Der Beschwerdeführer wendet sich gegen die Bescheidausführungen, er habe seine berufliche Tätigkeit nach dem Tod seiner Ehefrau "im vollem Ausmaß" weiter ausgeübt. Diese Feststellung sei unrichtig und von der belangten Behörde unter Verletzung seines Rechtes auf Parteiengehör getroffen worden. Tatsächlich befinde sich der Beschwerdeführer seit Dezember 2003 in Altersteilzeit. Auch stelle es eine Verletzung des Gleichheitsgrundsatzes dar, wenn die belangte Behörde implizit zum Ausdruck bringe, dass traumatisierende Geschehnisse ganz allgemein für einen "fachlich versierten Geschäftsführer einer Steuerberatungskanzlei" geringere bis gar keine Auswirkungen im Vergleich zu einem "Normalbürger" hätten. Eine solche Annahme träfe - wie näher begründet - nicht zu. Auch könne ihm nicht zum Vorwurf gemacht werden, dass er es unterlassen habe, die Vorauszahlungen der tatsächlichen Höhe der Einkünfte anzupassen, weil es bei einer "rechtskonformen, der Bestimmung des § 311 BAO entsprechenden Veranlagung innerhalb von 6 Monaten nach Einreichung der jeweiligen Steuererklärung" bereits von Amts wegen zu einer entsprechenden Anpassung der Steuervorauszahlungen gekommen wäre. Die von § 236 Abs. 1 BAO geforderte Unbilligkeit liege einerseits in eklatanten Versäumnissen der Abgabenbehörde durch rechtswidrige Verletzung der Erledigungspflicht des § 311 BAO, andererseits darin, dass dem Beschwerdeführer infolge des herrschenden Ausnahmezustandes im Zusammenhang mit der Erkrankung und dem Freitod seiner Ehefrau die Konsequenzen dieser Versäumnisse erst bei der kumulierten Vorschreibung der Steuernachzahlungen bewusst geworden seien.
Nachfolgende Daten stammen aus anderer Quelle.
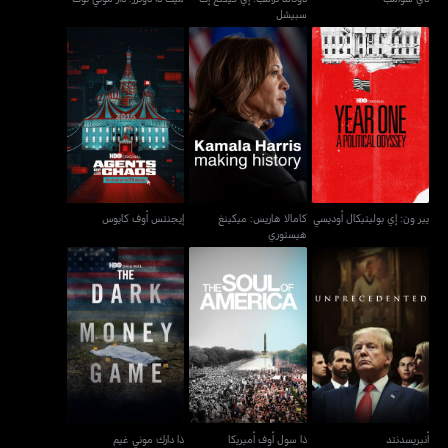
سبيشل
كامالا هاريس: ميكينغ
يير ون: إي بوليتيكال أوديسي
إيجنتس أوف كايوس
هيستوري
يير ون: إي بوليتيكال أوديسي
كامالا هاريس: ميكينغ
إيجنتس أوف كايوس
هيستوري
أنبريسدنتد
ذا سول أوف أميريكا
ذا دارك موني غيم
أنبريسدنتد
ذا سول أوف أميريكا
ذا دارك موني غيم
Mit diesem Vorbringen wird eine Rechtswidrigkeit des angefochtenen Bescheides nicht aufgezeigt. Die Belastung des Beschwerdeführers mit Einkommensteuer hat durch den Umstand, dass die Abgabenfestsetzung nicht innerhalb der Frist des § 311 BAO erfolgt ist, keine Änderung erfahren.
Auch die Einhebung der Anspruchszinsen ist nicht sachlich unbillig. Anspruchszinsen im Sinne des § 205 BAO (BGBl. I Nr. 142/2000) sind eine objektive Rechtsfolge, um (mögliche) Zinsvorteile oder Zinsnachteile auszugleichen, die sich aus unterschiedlichen Zeitpunkten der Abgabenfestsetzung ergeben (vgl. Ritz, BAO3, § 205 Tz. 2). Die Bestimmung berücksichtigt nicht die Gründe, aus welchen im Einzelfall Differenzbeträge an Einkommensteuer, die sich aus Abgabenbescheiden ergeben, nicht bis 1. Oktober des dem Jahr des Entstehens des Abgabenanspruchs folgenden Jahres entrichtet wurden. Insbesondere kommt es nicht auf ein Verschulden des Abgabepflichtigen am Entstehen zinsenrelevanter Nachforderungen an. Damit hat der Gesetzgeber zu erkennen gegeben, dass er die Ursachen, die zur Abgabenentrichtung nach dem dort genannten Zeitpunkt geführt haben, im Anwendungsbereich des § 205 BAO grundsätzlich als unmaßgeblich erachtet hat. Die im vorliegenden Fall vorgetragenen Umstände übersteigen nicht das normale Ergebnis der allgemeinen Rechtslage; sie lassen angesichts der Funktion der Anspruchsverzinsung eine anormale Belastungswirkung oder einen atypischen Vermögenseingriff im Sinne eines vom Gesetzgeber nicht gewollten Ergebnisses nicht erkennen.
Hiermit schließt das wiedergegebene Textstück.